The Bon Secour Fisheries suit seeks to represent everyone in Alabama who owns or leases residential or commercial property that is threatened by the oil slick.

Prominent Mobile law firm Cunningham Bounds has filed three separate class-action suits in Mobile and two more in Florida. The suits seek to represent charter boat owners and captains, real estate owners, rental managers and agents, and commercial fishermen.

"It's just a potential disaster with ripple effects like a stone in a lake," said attorney Robert Cunningham.

Cunningham said it is too early guess at the economic impact from the accident or BP's capacity to make everyone whole.

"That all remains to be seen," he said. "Fortunately, they are a multibillion-dollar corporation."

All of the lawsuits target the same companies: BP Plc; Transocean Ltd., which owned the drilling rig; Halliburton Energy Services, whose employees were working on the platform; and Cameron International Corp., which manufactured the blowout preventer that is designed to shut off the oil flow.

Representatives from those companies have declined to comment on pending litigation.
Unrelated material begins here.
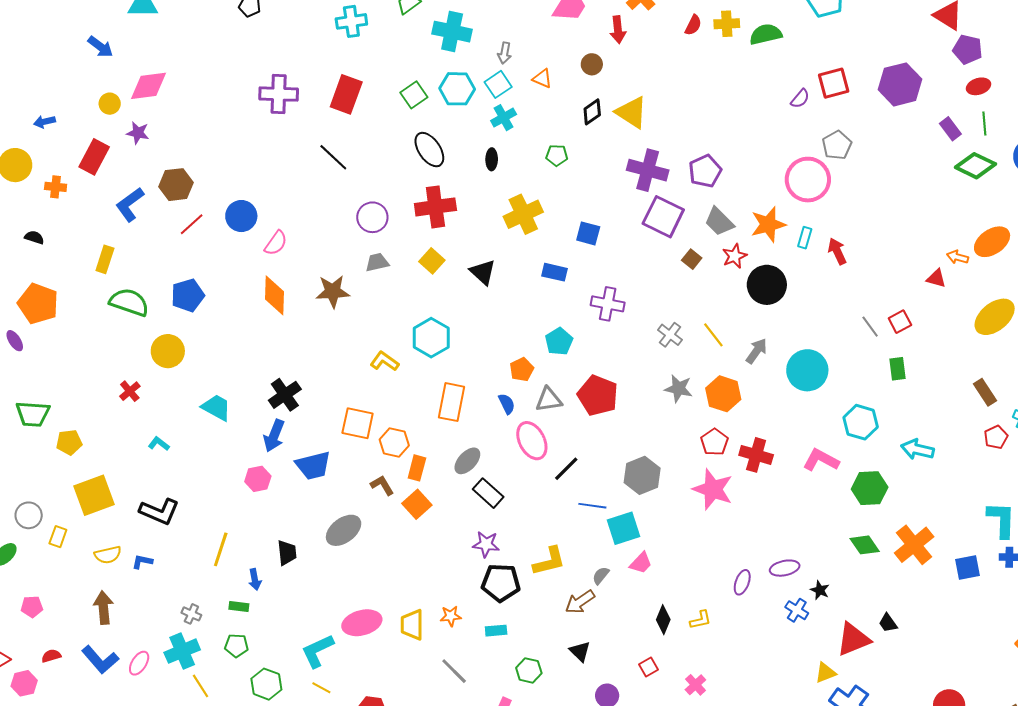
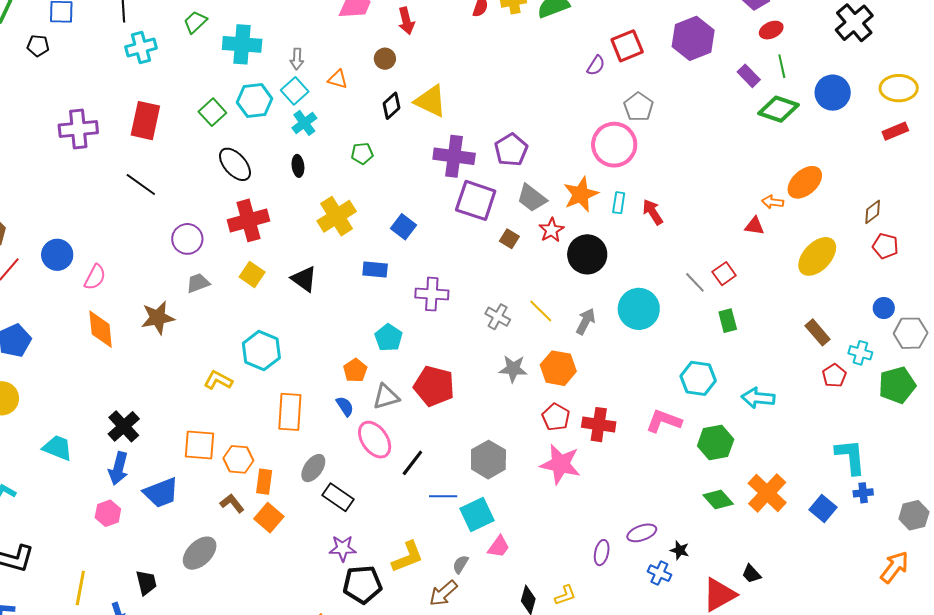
blue square: (588, 233) -> (403, 227), turned 30
cyan circle: (807, 370) -> (639, 309), moved
blue square: (967, 567) -> (823, 508), turned -32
Halliburton officials told the Associated Press, however, that company workers had completed a cementing operation 20 hours before the rig exploded. A number of lawsuits have alleged that the operation contributed to the accident.

Lawyers involved in the litigation said it is likely that all of the class-action lawsuits will be consolidated and assigned to a single federal judge in one of the affected states. If the cases were to go to trial, they could be sent back to the original jurisdiction.

Of course, they may never get to a jury.

"Quite often, they settle," Beasley said.